After what happened over the summer I had a little anxiety about trying the dress on. On top of that, It was made a few thousand miles away and there's been all this anticipation and now it's here. Also, I'm only a few weeks recovered from hip surgery. So, there was a lot going on in my head. I think that's normal though, most important dress you'll ever wear and all that. I wasn't standing on a pedestal with sales people and strangers gawking. I got to be in my very own (very messy) bedroom when I saw it for the first time. So, cool.

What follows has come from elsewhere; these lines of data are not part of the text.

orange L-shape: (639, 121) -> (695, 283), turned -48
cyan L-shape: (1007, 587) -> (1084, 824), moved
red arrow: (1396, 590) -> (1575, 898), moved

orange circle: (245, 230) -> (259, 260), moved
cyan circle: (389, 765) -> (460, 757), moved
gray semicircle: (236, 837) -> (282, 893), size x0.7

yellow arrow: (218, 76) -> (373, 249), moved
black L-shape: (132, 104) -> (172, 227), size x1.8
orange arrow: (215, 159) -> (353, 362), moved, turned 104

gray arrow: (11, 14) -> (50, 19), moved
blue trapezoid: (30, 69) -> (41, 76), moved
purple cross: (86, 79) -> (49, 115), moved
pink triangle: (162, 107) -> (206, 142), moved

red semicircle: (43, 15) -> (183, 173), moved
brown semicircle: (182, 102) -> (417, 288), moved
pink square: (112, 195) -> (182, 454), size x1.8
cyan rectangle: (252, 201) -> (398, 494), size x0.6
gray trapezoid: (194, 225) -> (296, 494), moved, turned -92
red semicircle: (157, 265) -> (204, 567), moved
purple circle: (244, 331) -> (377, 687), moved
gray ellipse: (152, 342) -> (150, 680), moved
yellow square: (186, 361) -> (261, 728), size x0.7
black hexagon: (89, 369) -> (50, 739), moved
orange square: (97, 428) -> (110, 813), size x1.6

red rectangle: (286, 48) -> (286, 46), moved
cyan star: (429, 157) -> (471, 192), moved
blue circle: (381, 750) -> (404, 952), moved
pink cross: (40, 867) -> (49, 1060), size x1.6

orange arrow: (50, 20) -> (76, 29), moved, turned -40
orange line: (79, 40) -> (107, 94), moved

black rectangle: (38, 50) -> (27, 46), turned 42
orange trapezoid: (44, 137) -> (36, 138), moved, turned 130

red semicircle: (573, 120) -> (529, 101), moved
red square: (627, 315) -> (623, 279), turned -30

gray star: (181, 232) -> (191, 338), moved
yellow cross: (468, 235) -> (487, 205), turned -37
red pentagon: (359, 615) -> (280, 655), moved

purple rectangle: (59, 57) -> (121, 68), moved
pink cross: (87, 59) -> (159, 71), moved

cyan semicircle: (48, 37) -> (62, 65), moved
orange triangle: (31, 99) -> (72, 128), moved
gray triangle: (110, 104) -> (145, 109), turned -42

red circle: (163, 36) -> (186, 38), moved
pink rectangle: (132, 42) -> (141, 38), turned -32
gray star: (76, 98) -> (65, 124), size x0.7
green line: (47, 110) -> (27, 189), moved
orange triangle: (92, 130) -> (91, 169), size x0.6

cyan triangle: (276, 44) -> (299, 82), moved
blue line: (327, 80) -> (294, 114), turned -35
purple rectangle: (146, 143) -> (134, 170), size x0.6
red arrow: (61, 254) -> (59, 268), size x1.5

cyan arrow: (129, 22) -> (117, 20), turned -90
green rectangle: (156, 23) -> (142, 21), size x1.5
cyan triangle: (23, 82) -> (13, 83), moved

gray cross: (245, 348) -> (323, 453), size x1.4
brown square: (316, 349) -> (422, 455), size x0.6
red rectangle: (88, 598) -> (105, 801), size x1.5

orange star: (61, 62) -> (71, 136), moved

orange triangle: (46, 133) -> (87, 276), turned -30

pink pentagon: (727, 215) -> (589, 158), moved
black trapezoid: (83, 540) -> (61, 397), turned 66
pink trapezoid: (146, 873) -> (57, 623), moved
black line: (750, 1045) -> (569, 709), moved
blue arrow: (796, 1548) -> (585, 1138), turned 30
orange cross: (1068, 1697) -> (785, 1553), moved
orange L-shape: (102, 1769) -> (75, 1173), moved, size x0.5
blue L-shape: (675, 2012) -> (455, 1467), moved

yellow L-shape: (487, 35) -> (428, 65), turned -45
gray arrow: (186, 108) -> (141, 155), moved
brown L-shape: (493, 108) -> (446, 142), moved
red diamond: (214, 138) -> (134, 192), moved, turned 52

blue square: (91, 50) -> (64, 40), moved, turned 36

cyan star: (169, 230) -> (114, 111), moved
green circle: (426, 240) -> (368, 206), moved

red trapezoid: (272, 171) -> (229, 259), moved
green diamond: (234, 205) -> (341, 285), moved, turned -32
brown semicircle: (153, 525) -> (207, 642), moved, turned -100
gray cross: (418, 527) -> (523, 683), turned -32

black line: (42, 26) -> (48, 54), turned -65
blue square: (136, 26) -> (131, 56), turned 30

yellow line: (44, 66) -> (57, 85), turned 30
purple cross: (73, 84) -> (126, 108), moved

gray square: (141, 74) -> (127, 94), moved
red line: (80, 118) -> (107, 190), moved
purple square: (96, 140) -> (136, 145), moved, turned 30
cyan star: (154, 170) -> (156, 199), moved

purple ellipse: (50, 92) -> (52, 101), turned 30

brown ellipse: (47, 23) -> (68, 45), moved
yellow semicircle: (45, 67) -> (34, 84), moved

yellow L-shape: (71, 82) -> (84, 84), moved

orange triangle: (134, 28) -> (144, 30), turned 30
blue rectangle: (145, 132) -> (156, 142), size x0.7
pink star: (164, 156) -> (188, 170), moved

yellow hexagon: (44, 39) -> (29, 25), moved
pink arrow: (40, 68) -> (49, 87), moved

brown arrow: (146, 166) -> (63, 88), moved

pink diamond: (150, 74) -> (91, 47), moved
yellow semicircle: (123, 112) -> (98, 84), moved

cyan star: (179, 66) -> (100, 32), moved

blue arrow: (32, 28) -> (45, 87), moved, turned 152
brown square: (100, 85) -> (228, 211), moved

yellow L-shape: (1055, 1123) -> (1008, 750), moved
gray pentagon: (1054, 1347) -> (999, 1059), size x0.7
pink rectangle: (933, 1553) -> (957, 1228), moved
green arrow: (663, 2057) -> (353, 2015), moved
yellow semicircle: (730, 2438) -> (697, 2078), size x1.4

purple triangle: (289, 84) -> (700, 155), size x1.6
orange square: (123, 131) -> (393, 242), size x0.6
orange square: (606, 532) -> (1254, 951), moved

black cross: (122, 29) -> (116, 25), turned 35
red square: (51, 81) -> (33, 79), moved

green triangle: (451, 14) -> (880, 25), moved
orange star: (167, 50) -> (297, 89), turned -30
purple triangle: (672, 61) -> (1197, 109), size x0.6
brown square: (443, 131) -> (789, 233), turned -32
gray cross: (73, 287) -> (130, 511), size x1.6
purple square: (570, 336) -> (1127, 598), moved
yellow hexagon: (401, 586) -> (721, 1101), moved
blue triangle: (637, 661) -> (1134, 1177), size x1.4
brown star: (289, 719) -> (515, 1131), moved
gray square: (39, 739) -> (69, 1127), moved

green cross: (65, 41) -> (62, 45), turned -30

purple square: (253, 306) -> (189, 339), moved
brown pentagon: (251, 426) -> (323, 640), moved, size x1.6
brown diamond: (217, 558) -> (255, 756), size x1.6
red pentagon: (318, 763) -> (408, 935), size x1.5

I hopped into it with Mike's help, but balancing was tricky. I had to hold on to the walker without setting the tips down on my ivory laced hem. I managed all that just fine, but Mike had trouble getting it zipped. Suddenly, my great fear of it falling to the floor when I put it on because I lost too much weight didn't seem like the worst thing ever. I got more and more worried as I stood holding my top. I could hear all those brides from Say Yes to the Dress screaming "It's not zipping?!? You CAN't zip it? This isn't funny!" It turned out to be an overreaction (aren't they all) because there's a tricky angle in the zipper. Mike was attempting to get the zip over that spot without damaging the delicate fabric. He prevailed.
It fit like a dream. I was barefoot so the hem lace was on the ground, but it'll be just right with shoes. It was light enough to hop around in it so dancing will be a breeze. Pictures just don't do it justice. I'm so happy. That's what a girl in a wedding dress that fits looks like, happy. There are things to discuss with my bridesmaids like what kind of undergarment will work best. The lady at the boutique told me I'd need to have cups sewn in, but I'm not sure. I have or have picked out everything I'm wearing expect earrings. They'll be my something borrowed from my bridesmaid who's been married the longest. It was a good first fitting. I really love my dress.